Two threads are created such that one thread is inserting elements while the other is retrieving. To demonstrate racing condition, the enqueue method is designed to be intentionally slow. When I compile and run this, I get

$ javac SharedQueueUnsafe.java && java SharedQueueUnsafe
inserting 12345 into the queue
retrieved -1

This is because the retrieving thread accessed the queue before it was actually inserted, so that it retrieved the initialization value of -1 rather than 12345.

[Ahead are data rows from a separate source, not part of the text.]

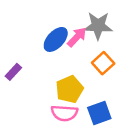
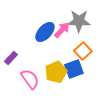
pink semicircle: (64, 113) -> (30, 79), moved, turned -130
blue square: (99, 113) -> (74, 69), moved

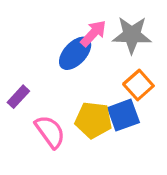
pink arrow: (62, 30) -> (93, 33), moved
yellow pentagon: (56, 72) -> (93, 120), turned 30

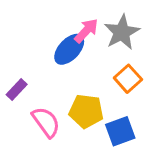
gray star: (132, 35) -> (122, 32), turned -30
blue square: (123, 115) -> (120, 131), moved

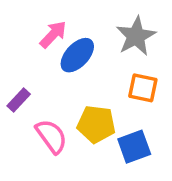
pink arrow: (86, 31) -> (53, 34), moved
orange square: (128, 79) -> (143, 88), turned -36

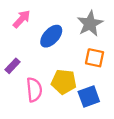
pink arrow: (53, 34) -> (22, 19), moved
pink semicircle: (51, 136) -> (34, 90), turned 30

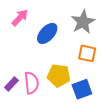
purple rectangle: (13, 66) -> (11, 84), moved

A crude solution to prevent this happening is rather trivial. We simply make sure that enqueue, dequeue, and getElementsInQueue methods to execute exclusively for a single object. That is, however many threads want to access these methods simultaneously, we force only a single thread can actually access only one of the synchronized methods at any given time. This will of course bring up side effect: performance issue, but for not let's not worry about it yet. We just want to solve the racing condition here.

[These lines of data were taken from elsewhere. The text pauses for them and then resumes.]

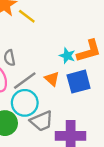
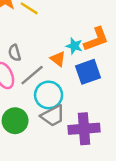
orange triangle: (52, 79) -> (58, 59), moved
cyan circle: (25, 103) -> (49, 95), moved

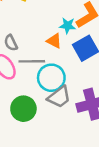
gray line: (32, 75) -> (32, 61), turned 50

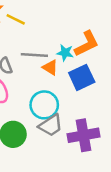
gray line: (32, 61) -> (34, 55), moved

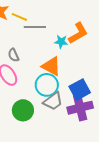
gray line: (34, 55) -> (35, 27), moved
orange triangle: (50, 67) -> (51, 66), moved, size x1.5
blue square: (82, 77) -> (80, 90), moved

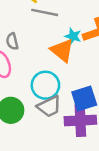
orange triangle: (51, 66) -> (62, 50), moved

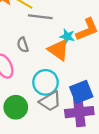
gray semicircle: (12, 41) -> (23, 45), moved

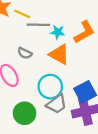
cyan star: (67, 36) -> (58, 32), moved
gray semicircle: (23, 45) -> (25, 53), turned -40

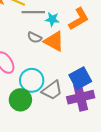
gray semicircle: (25, 53) -> (35, 37), moved
cyan circle: (50, 87) -> (32, 80), moved

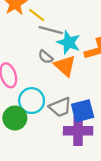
cyan star: (52, 19) -> (69, 42), size x1.5
gray trapezoid: (52, 90) -> (60, 107), moved

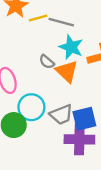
yellow line: (37, 15) -> (38, 18), turned -54
gray line: (51, 30) -> (61, 22), moved

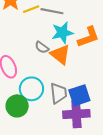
cyan star: (71, 47) -> (62, 33), turned -30
gray trapezoid: (61, 115) -> (59, 93), turned -70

Java language supports keyword synchronized for methods for this purpose. We simply let each method synchronized such that only a single thread can run any one synchronized method at a given time. Other threads must wait until the current thread is done executing the method. This is rather trivial in this case, and the code is as follows:


public class SharedQueueSafe
{
    private int[] queue;
    private int head, tail, num_elems;
    private int size;

    public SharedQueueSafe(int size)
    {
        this.size = size;
        queue = new int[size];
        for (int i=0; i<size; i++)
            queue[i] = -1;
        head = tail = num_elems = 0;
    }
    public synchronized void enqueue(int data)
    {
        num_elems++;
        System.out.println("inserting " + data + " into the queue");
        try
        {
            Thread.sleep(100);
        }
        catch (InterruptedException ie)
        {
        }
        queue[head] = data;
        head = (head + 1) % size;
    }
    public synchronized int dequeue()
    {
        num_elems--;
        int ret = queue[tail];
        tail = (tail + 1) % size;
        return ret;
    }
    public synchronized int getElementsInQueue()
    {
        return num_elems;
    }
    static public void main(String[] args)
    {
        SharedQueueSafe sharedQueue = new SharedQueueSafe(10);
        Thread insertThread = new Thread()
        {
            public void run()
            {
                sharedQueue.enqueue(12345);
            }
        };
        Thread removeThread = new Thread()
        {
            public void run()
            {
                while (sharedQueue.getElementsInQueue() <= 0)
                    ;
                int element = sharedQueue.dequeue();
                System.out.println("retrieved " + element);
            }
        };
        insertThread.start();
        try
        {
            Thread.sleep(50);
        }
        catch (InterruptedException ie)
        {
        }
        removeThread.start();
    }
}

With this new class, we get correct result.

$ javac SharedQueueSafe.java && java SharedQueueSafe
inserting 12345 into the queue
retrieved 12345

Well, the solution above is only a temporary crude solution. There are some more fixes to be made, but let's not worry about them for now. We will revisit this example in subsequent posts (part II).